支持率が急落する菅義偉政権はいつ総選挙に打って出るのか。感染拡大に歯止めはかかるのか。東京五輪は本当に開催できるのか。2021年、我々が直面するに違いない状況を専門家が予測した。
ジャーナリスト・田原総一朗
衆院の解散・総選挙のタイミングは国会である種、先が見えたところで可能性が出てくる。つまり、2021年の春先だ。
僕が菅(義偉首相)さんに「新型コロナウイルスが一段落しないうちの衆院解散は絶対に反対」と伝えた。菅さんは「それはしない」と言っていた。だから、年明けの通常国会前の解散・総選挙はない。今、感染者が増えているからね。
一方、報道各社の12月の世論調査で、菅内閣の支持率は急落した(共同通信は前月比12・7ポイント減の50・3%。毎日新聞は同17ポイント減の40%で、不支持の49%を下回るなど)。これは、明らかに菅政権のコロナ対応のあいまいさが招いた。政府は12月14日になり、ようやく「GoToトラベル」の全国一斉停止を決めた。停止すべきとの声は、ずいぶん前から高まっていたのに、なぜ、ここにきて踏み切ったか。
菅さんは感染者が最も多い東京の小池(百合子)都知事と2回も会っているのに、一度は高齢者らへのGoToトラベルの利用自粛にとどめた。札幌や大阪は規制(一時停止)しているのに。それでは「第3波が広がるのではないか」と支持率が急落した。

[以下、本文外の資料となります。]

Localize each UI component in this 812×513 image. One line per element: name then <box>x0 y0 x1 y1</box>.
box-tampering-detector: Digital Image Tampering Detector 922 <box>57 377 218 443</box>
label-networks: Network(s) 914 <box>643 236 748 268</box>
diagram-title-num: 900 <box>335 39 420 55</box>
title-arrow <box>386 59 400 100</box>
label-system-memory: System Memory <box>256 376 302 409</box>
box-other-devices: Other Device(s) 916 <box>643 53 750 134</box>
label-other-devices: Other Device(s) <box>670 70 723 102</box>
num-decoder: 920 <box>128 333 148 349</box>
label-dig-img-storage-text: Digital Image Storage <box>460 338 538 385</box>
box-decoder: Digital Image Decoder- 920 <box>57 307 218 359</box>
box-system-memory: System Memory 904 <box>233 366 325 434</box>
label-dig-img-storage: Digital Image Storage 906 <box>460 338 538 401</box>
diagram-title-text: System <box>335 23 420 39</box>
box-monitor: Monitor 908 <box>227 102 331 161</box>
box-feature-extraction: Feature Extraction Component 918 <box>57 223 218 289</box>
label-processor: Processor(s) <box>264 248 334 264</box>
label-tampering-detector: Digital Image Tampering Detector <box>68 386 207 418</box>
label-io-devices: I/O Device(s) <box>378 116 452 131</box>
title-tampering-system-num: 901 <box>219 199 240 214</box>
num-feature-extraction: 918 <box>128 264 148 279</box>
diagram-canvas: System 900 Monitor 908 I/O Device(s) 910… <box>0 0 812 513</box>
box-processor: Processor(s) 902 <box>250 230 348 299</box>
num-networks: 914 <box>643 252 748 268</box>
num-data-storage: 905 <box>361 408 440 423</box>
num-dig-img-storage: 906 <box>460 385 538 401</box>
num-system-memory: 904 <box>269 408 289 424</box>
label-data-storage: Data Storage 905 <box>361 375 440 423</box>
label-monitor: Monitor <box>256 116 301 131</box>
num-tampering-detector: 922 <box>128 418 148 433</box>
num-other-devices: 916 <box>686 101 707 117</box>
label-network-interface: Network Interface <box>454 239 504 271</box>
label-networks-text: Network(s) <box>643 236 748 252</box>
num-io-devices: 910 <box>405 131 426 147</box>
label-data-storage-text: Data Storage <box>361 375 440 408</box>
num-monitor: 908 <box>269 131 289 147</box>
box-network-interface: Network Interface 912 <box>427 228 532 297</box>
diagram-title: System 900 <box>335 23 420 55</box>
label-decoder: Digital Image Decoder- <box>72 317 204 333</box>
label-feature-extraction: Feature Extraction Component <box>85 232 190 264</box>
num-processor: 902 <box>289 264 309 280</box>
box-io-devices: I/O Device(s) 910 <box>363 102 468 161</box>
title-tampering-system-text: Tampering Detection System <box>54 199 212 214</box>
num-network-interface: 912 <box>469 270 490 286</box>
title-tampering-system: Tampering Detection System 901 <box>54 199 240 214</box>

それと、東京五輪とコロナのワクチンの関係だ。政府は夏までに一般国民にワクチン接種をしたいと願っているでしょうね。「できる」と「ちょっと無理」という二つの説がある。日本はアメリカの反応を見ようとしている。つまり副作用が、どう出るか。反応を確かめるのに数カ月かかる。
国民の接種ができなきゃ、五輪は難しいんじゃないか。IOC(国際オリンピック委員会)は「開催したい」と言っているが、日本人が接種できていないなら難しい。五輪開催に対する国民の反対が強くなると思うよ。だから、五輪後の解散はあり得ないでしょ。